**Given data**

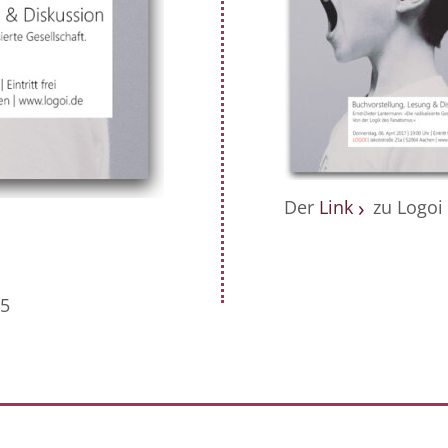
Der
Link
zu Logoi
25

---

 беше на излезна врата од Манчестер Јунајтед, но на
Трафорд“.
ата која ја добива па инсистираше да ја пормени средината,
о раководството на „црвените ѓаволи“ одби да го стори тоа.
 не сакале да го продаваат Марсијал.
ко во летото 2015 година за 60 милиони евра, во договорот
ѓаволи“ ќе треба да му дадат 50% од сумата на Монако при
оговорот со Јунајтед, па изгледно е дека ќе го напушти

**About this exercise**
In the data above, which lines lie between the line with "о раководството на" and the line with "оговорот со Јунајтед, па", inclusive? Print those lines exactly and nothing else.

**Solution to the problem**
о раководството на „црвените ѓаволи“ одби да го стори тоа.
 не сакале да го продаваат Марсијал.
ко во летото 2015 година за 60 милиони евра, во договорот
ѓаволи“ ќе треба да му дадат 50% од сумата на Монако при
оговорот со Јунајтед, па изгледно е дека ќе го напушти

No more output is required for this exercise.